Но Константин VI не питал никакой ненависти к матери. И года не прошло после падения Ирины, как в январе 792 года, усту- {73} пая ее просьбам, молодой царь возвратил ей титул императрицы, призвал ее вновь в Священный дворец, вновь предоставил ей делить с ним власть; вместе с ней слабовольный василевс призвал вновь к власти евнуха Ставракия, ее любимца. Ирина возвратилась, жаждая мести, алкая наказания тех, кто предал ее, и более чем когда-либо горя желанием осуществить свою честолюбивую мечту. Но на этот раз, чтобы достичь ее, она должна была действовать более искусно. В 790 году она была слишком уверена в успехе; она хотела ускорить события и силой овладеть престолом; своими жестокостями в отношении сына она возмутила общественное мнение и подняла против себя войска. Наученная неудачей, она употребила целых пять долгих лет на терпеливую подготовку успеха и торжества путем самых тонких интриг, прекрасно обдуманных.

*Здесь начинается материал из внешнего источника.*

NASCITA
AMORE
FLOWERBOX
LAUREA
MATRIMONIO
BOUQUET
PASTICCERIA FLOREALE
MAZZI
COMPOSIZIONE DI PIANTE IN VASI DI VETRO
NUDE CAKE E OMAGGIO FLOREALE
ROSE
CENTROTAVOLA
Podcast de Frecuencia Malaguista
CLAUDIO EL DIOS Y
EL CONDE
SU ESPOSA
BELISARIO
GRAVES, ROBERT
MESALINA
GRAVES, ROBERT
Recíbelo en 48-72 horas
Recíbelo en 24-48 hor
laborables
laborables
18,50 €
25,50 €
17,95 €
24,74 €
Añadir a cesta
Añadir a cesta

Константин VI обладал бесспорными достоинствами. Подобно своему деду, это был храбрый, энергичный, умный, способный царь; сами противники его поют ему похвалы и признают за ним военные доблести и действительную способность к управлению. Возведенные против него обвинения, и в частности развратная жизнь, в какой его попрекали, не имеют основания, как это можно подумать сначала, и метят, по мнению пустивших эти обвинения, исключительно на скандал, возбужденный его второй женитьбой. Безусловно православный, он был очень популярен среди низших классов, и церковь благоволила к нему; смелый и деятельный полководец, всегда готовый возобновить войну с болгарами и арабами, он был любим войском. Только благодаря необыкновенной ловкости Ирине удалось поссорить этого достойного монарха с его лучшими друзьями, выставить его одновременно неблагодарным, жестоким и низким, дискредитировать его в глазах войска, лишить его любви народа и, наконец, погубить его в глазах церкви.

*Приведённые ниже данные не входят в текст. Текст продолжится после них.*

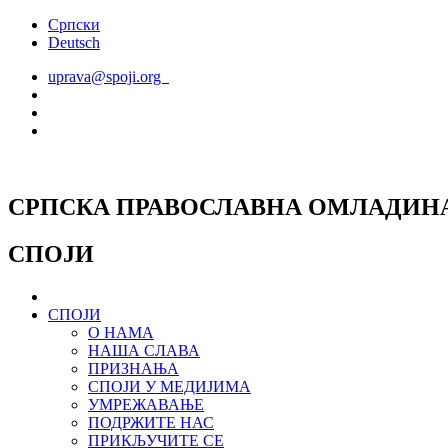
Скочите
Српски
на
Deutsch
садржај
uprava@spoji.org
СРПСКА ПРАВОСЛАВНА ОМЛАДИН
СПОЈИ
СПОЈИ
О НАМА
НАША СЛАВА
ПРИЗНАЊА
СПОЈИ У МЕДИЈИМА
УМРЕЖАВАЊЕ
ПОДРЖИТЕ НАС
ПРИКЉУЧИТЕ СЕ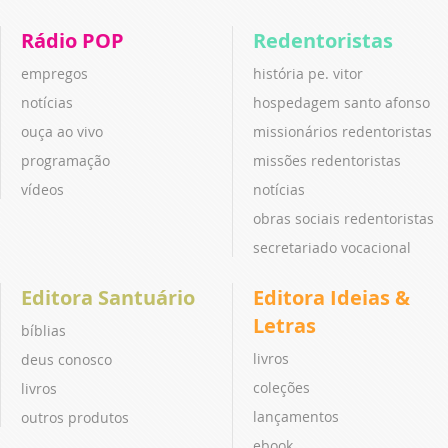
Rádio POP
Redentoristas
empregos
história pe. vitor
notícias
hospedagem santo afonso
ouça ao vivo
missionários redentoristas
programação
missões redentoristas
vídeos
notícias
obras sociais redentoristas
secretariado vocacional
Editora Santuário
Editora Ideias &
Letras
bíblias
livros
deus conosco
coleções
livros
lançamentos
outros produtos
ebook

Прежде всего она употребила вновь приобретенное влияние, чтобы возбудить в юном монархе подозрения против Алексея Моселя, военачальника, устроившего восстание в 790 году, и так сильно скомпрометировала его, что император лишил его милости и засадил в тюрьму, затем ослепил. Для Ирины это было вдвойне выгодно; она мстила человеку, обманувшему ее доверие, и поднимала против Константина войско Армении, его лучшую поддержку. Действительно, узнав, как поступили с их любимым начальником, войско это возмутилось. В 793 году василевсу пришлось самому отправиться усмирять бунт; он произвел это с крайней жестокостью, вследствие чего окончательно лишился расположения войска. В то же время, так как партия, стоявшая за дядьёв его, кесарей, продолжала волноваться, император, по совету Ирины, {74} присудил старшего к ослеплению, а остальным четырем велел вырвать язык: довольно бесполезная жестокость, сделавшая его крайне непопулярным, особенно среди иконоборцев, любивших в лице этих несчастных жертв их отца, Константина V. Наконец, чтобы окончательно восстановить против своего сына общественное мнение, императрица придумала еще одно средство, самое маккиавелическое изо всех.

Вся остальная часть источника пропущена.